Il y a tout juste 200 ans était créé Chiara e Serafina, une œuvre inégale, non aboutie sur le plan dramatique, mais où s’entendent déjà certaines pages des chefs-d’œuvre à venir…

À l’origine du livret, un (mauvais) mélodrame français

En fouillant dans le répertoire lyrique du passé, on découvre parfois des trésors ; parfois en revanche, on a la confirmation de la raison expliquant la disparition d’un opéra des affiches des théâtres… C’est précisément le cas de Chiara e Serafina, ou Il pirata de Donizetti. La raison n’en incombe pas cependant à la musique qui serait dépourvue de beauté ; c’est plutôt le caractère décousu de l’œuvre qui pose problème, avec une histoire confuse et des personnages plus incohérents les uns que les autres. Les deux actes sont déséquilibrés, le premier étant presque deux fois plus long que le second et les événements sont tellement enchevêtrés les uns aux autres qu’il est bien difficile d’en comprendre le sens.
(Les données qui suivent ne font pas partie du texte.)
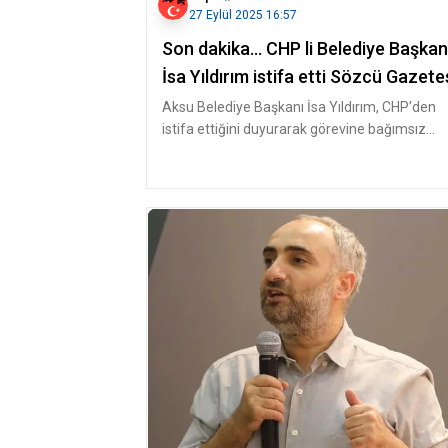
27 Eylül 2025 16:57
Son dakika... CHP li Belediye Başkan
İsa Yıldırım istifa etti Sözcü Gazete
Aksu Belediye Başkanı İsa Yıldırım, CHP’den
istifa ettiğini duyurarak görevine bağımsız
olarak devam edeceğini belirtti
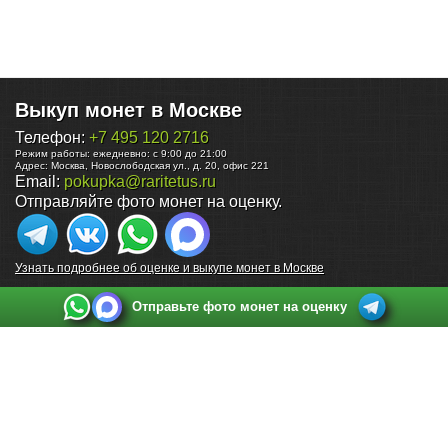
Выкуп монет в Москве
Телефон:
+7 495 120 2716
Режим работы:
ежедневно: с 9:00 до 21:00
Адрес:
Москва
,
Новослободская ул., д. 20, офис 221
Email:
pokupka@raritetus.ru
Отправляйте фото монет на оценку.
Узнать подробнее об оценке и выкупе монет в Москве
Отправьте фото монет на оценку
Выкуп монет в Санкт-Петербурге
Телефон:
+7 812 748 2349
Режим работы:
ежедневно: с 9:00 до 21:00
Адрес:
Санкт-Петербург
,
Ул. Садовая 38, ТД купца Яковлева, этаж 2, офис 211 (м.
Садовая, м. Спасская, м. Сенная Площадь)
Email:
spb@raritetus.ru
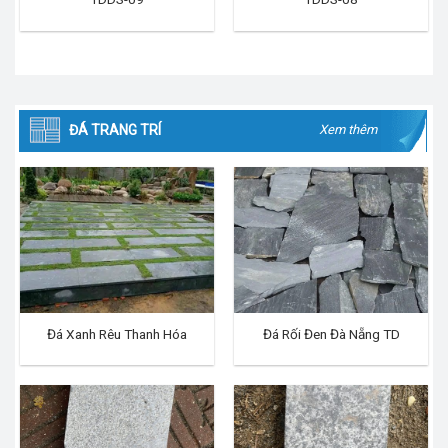
ĐÁ TRANG TRÍ
Xem thêm
Đá Xanh Rêu Thanh Hóa
Đá Rối Đen Đà Nẵng TD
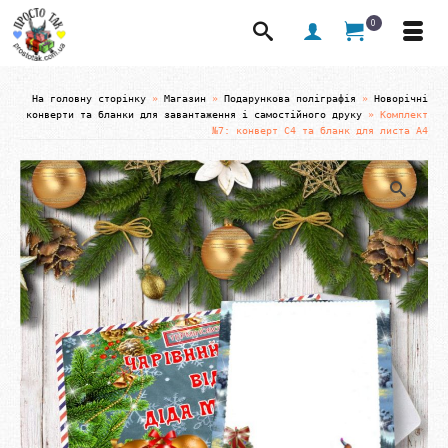
0
На головну сторінку
»
Магазин
»
Подарункова поліграфія
»
Новорічні
конверти та бланки для завантаження і самостійного друку
»
Комплект
№7: конверт С4 та бланк для листа А4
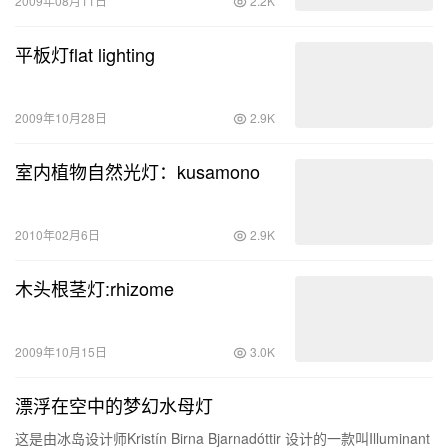
2009年08月11日
2.2K
平板灯flat lighting
2009年10月28日
2.9K
室内植物自然光灯：kusamono
2010年02月6日
2.9K
木头根茎灯:rhizome
2009年10月15日
3.0K
漂浮在空中的梦幻水母灯
这是由冰岛设计师Kristín Birna Bjarnadóttir 设计的一款叫Illuminant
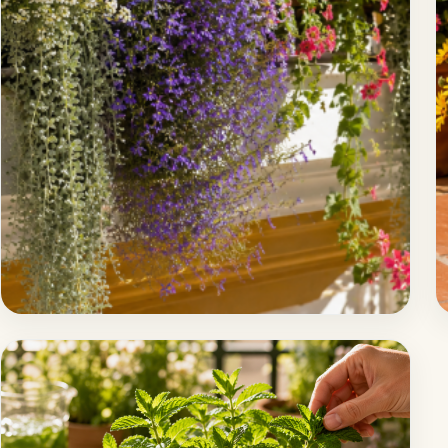
mayo 16, 2026
Las plantas colgantes vuelven a los
balcones pequeños por su floración
abundante y efecto cascada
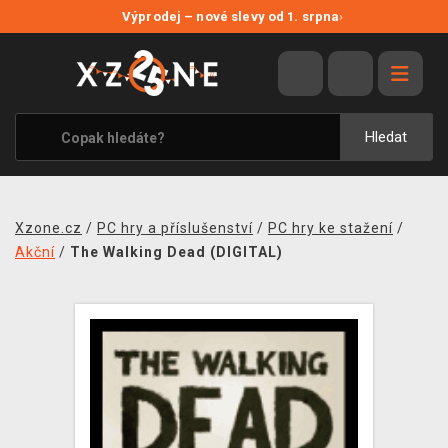
NOVÉ SLEVY
Výprodej – nové slevy od 1. srpna
›
VÝPRODEJ
VIDEOHRY
XZONE ORIGINALS
Hledat
TÉMATIKY
OBLEČENÍ A DOPLŇKY
Xzone.cz
/
PC hry a příslušenství
/
PC hry ke stažení
/
MERCHANDISE
Akční
/
The Walking Dead (DIGITAL)
SPOLEČENSKÉ HRY
BLOG
KONTAKT
PRODEJNY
En bref : l’histoire est celle de Don Alvaro et de sa fille Chiara, naufragés sur une plage de Majorque, mais finalement libérés après dix ans de captivité suite à leur capture par des pirates. Les deux personnages sont sauvés et logés dans le château abandonné de Belmonte. Quelques pirates débarquent alors sur la plage, dont Picaro, le serviteur de Don Fernando – lequel es trouve être l’ennemi de Don Alvaro et l’a fait condamner par contumace sur de fausses accusations. Picaro passe un accord avec ce dernier pour empêcher le mariage de Serafina, l’autre fille de Don Alvaro que Don Fernando veut épouser « pour manger son héritage ». Au terme de diverses vicissitudes, la vérité éclatera et tous les problèmes seront résolus.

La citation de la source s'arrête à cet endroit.